F. J. Samaha, C. R. Buncher, B. S. Russman, M. L. White, S. T. Iannaccone, L. Barker, K. Burhans, C. Smith, B. Perkins, L. Zimmerman

Research output: Contribution to journalArticlepeer-review

33 Scopus citations


We present the first prospective study on pulmonary function in spinal muscular atrophy patients. Seventy-seven spinal muscular atrophy patients, ages 5 to 18 years, from three centers, were studied with regard to forced vital capacity, using height as a predictor. Patients were categorized into four motor function categories. The highest-functioning group had normal or near-normal values, and those who sat with support had the lowest values. Those with intermediate function had intermediate values. Forced vital capacity was studied longitudinally in 40 spinal muscular atrophy patients for 1.1 to 4.4 years. Eighty-eight percent of patients grew in height, but only 35% showed an increase in height-adjusted forced vital capacity percent. In those patients with the least function, 100% lost height-adjusted forced vital capacity over time.
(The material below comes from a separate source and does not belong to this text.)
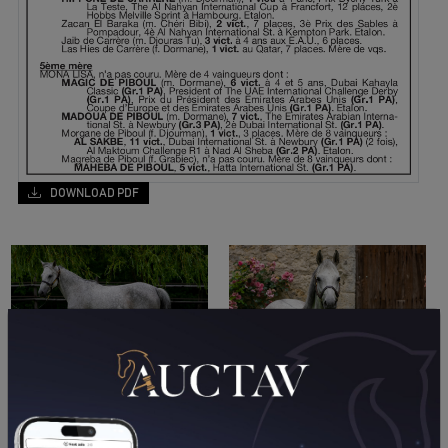
DOWNLOAD PDF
In those patients with the highest function, 57% lost height-adjusted forced vital capacity. In addition, the basic forced vital capacity, not correlated to height, decreased in 43% of cases. These pulmonary function alterations appear to be important determinants for function and survival in spinal muscular atrophy patients. (J Child Neurol 1994;9:326-329).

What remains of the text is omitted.